Et les utilisateurs, sont-ils au fait de ces changements ? « Nous avons très rarement de questions d’adhérents sur les tachygraphes », observe Erwan Célérier, directeur des affaires techniques de la FNTR. Cependant, l’organisation s’applique à participer à une bonne application d’un paquet Mobilité qu’elle avait appelé de ses vœux. « Ses obligations vont dans le bon sens, estime-t-il. La nécessité d’une concurrence loyale et de contrôles accrus des conducteurs ont été défendus depuis 2015 par la fédération ». Une commission technique de la FNTR a convié un représentant de Continental, dès novembre 2021, à l’occasion de Solutrans, afin d’avoir ses explications sur les nouvelles fonctionnalités. De son côté, Isabelle Maître, déléguée permanente de la FNTR à Bruxelles, a suivi l’élaboration du règlement et la mise en place du calendrier. « Aujourd’hui, il va nous falloir faire des rappels des échéances, estime Erwan Célérier. C’est le plus important ».
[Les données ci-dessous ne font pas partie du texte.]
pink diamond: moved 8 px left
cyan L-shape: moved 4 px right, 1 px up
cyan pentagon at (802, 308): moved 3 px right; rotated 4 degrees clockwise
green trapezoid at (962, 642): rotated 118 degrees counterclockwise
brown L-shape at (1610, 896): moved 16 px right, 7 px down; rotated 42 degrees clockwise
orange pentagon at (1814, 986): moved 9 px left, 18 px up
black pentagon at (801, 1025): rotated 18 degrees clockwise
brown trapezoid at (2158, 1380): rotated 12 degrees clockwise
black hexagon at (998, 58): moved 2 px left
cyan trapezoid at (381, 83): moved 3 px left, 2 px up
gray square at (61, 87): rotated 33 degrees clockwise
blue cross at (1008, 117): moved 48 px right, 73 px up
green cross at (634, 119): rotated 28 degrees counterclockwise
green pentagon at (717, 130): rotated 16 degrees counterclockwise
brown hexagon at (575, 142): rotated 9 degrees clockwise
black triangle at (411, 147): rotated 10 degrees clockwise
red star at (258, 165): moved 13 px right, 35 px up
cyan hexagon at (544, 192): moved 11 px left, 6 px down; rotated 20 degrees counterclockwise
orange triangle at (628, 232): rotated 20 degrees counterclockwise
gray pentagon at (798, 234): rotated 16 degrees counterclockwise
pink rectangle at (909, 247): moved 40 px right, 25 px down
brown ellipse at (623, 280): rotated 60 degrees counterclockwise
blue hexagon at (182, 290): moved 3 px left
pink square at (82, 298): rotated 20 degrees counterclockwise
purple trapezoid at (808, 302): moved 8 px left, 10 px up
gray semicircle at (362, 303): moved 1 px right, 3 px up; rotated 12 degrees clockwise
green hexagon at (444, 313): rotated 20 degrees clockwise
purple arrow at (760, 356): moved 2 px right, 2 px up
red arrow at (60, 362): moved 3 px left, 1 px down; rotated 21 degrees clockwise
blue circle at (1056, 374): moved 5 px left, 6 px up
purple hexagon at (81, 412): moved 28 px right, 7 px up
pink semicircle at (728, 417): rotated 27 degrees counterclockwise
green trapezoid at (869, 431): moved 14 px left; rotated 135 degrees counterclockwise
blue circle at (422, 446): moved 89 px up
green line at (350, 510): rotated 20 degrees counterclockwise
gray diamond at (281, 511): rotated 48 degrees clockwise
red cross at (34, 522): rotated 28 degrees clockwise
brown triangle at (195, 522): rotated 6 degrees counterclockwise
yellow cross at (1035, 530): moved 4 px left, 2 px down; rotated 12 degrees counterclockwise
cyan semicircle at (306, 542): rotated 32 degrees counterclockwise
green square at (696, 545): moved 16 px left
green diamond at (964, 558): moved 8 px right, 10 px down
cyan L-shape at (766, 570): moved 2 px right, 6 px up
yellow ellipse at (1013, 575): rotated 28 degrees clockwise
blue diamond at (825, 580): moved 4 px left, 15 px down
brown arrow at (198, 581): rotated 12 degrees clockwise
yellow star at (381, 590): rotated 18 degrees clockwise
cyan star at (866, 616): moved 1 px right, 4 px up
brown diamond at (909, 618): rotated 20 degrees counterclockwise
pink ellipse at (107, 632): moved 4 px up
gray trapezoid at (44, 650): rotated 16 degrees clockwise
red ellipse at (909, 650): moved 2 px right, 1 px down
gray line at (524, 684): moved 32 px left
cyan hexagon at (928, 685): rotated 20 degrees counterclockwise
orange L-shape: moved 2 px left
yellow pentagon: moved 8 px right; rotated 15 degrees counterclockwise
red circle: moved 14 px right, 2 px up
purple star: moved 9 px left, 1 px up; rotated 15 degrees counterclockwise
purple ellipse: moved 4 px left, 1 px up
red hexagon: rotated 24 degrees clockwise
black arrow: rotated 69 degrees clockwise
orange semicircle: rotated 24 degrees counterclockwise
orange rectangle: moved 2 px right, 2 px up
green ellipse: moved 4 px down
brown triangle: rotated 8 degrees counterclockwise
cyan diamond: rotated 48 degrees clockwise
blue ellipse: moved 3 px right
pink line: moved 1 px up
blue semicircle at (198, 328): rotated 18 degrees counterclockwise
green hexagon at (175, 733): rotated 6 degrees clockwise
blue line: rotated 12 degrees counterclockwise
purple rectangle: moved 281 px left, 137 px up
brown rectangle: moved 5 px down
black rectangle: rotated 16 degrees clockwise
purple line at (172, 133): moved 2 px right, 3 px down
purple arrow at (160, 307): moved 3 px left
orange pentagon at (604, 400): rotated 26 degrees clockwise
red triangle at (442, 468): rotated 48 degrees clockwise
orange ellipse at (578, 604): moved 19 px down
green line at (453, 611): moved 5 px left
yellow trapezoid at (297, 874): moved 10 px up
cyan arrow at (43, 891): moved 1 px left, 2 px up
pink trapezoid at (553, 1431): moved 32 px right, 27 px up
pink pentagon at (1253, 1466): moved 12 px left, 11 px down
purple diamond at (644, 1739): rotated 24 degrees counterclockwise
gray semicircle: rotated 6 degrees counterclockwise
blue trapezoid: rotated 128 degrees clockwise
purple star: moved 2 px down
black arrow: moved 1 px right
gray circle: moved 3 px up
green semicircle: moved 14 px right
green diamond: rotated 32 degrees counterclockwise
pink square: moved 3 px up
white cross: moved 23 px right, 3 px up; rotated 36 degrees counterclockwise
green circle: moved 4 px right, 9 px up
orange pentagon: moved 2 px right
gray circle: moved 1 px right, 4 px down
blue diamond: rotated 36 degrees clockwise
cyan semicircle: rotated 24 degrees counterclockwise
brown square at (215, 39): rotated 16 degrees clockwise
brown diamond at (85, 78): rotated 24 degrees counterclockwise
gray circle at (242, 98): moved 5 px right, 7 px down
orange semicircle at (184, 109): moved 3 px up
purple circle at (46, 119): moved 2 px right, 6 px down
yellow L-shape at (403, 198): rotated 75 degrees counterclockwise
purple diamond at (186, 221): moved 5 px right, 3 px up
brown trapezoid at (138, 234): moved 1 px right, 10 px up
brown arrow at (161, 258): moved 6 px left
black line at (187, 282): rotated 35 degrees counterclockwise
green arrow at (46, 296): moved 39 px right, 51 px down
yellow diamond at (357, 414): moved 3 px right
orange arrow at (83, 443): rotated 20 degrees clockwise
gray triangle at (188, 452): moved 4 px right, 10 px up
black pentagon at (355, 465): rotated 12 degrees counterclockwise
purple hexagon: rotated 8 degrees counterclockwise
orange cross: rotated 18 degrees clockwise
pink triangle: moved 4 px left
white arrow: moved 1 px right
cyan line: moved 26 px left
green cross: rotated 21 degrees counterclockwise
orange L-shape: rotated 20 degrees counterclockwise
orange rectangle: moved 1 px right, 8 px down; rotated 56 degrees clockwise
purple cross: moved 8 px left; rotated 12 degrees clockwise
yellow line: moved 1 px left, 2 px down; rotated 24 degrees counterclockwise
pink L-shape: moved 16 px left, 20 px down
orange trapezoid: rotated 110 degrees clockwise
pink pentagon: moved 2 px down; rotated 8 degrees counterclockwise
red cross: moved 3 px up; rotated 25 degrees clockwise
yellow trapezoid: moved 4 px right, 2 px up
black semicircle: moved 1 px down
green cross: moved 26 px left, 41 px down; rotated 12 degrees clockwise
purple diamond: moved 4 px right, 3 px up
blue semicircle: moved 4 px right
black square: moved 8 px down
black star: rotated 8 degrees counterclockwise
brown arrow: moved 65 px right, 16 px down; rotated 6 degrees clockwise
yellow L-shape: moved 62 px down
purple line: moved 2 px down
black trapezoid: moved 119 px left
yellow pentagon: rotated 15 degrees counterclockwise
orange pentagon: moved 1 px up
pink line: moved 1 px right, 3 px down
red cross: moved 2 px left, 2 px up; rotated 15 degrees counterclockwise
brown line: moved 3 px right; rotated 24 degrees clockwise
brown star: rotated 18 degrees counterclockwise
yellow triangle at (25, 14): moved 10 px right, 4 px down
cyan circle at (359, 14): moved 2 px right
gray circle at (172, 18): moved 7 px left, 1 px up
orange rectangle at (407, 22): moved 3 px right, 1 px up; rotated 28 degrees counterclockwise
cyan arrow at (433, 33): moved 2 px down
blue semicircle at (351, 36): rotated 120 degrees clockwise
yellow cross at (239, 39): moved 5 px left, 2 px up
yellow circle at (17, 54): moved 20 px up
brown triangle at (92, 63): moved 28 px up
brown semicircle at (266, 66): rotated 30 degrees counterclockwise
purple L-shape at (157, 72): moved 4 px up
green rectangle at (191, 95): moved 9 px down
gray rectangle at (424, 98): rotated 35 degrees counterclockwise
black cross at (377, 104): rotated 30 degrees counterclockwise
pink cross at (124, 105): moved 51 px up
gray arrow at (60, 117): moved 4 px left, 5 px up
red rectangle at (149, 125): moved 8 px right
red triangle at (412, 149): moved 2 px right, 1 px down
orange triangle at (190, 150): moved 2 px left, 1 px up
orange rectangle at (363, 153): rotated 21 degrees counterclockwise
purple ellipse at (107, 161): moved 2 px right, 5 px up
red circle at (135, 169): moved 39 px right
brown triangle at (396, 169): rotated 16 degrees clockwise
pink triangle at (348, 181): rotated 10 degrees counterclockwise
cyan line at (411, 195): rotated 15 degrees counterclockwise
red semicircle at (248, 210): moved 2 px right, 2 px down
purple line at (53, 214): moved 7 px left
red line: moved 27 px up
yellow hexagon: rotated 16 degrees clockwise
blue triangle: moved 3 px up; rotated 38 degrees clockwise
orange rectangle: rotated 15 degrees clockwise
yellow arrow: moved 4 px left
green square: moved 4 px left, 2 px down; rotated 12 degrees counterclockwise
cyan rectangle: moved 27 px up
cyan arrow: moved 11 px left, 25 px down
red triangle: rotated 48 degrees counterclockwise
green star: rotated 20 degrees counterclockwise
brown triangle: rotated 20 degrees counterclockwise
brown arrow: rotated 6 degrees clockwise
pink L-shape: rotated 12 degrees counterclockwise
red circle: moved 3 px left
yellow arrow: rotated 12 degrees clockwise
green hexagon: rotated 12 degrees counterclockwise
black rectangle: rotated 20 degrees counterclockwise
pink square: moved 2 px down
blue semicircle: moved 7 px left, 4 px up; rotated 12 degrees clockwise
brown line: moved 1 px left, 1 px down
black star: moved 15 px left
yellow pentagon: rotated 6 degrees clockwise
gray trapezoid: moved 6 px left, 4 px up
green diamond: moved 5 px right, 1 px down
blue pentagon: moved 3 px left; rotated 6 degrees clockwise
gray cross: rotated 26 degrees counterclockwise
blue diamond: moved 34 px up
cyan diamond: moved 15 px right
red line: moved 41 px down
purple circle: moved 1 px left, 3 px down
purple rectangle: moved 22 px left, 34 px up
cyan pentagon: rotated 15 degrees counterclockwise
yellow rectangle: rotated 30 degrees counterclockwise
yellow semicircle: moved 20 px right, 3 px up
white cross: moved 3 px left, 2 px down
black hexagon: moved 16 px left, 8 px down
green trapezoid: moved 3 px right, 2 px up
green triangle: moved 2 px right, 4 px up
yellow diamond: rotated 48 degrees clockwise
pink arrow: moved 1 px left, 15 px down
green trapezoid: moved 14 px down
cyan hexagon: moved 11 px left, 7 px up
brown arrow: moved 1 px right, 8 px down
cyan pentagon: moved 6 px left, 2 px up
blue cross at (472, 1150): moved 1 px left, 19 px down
Les échéances règlementaires
Depuis le 21 août 2023 : tout véhicule de 3,5 t nouvellement immatriculé de cette année doit être équipé d’un tachygraphe intelligent de version 2.
31 décembre 2024 : les tachygraphes analogiques et 1B devront être rétrofités.
31 août 2025 : les modèles intelligents de version 1 devront avoir été remplacés par la V2.
2026 : Les véhicules de plus 2,5 t circulant à l’international devront aussi en être équipés.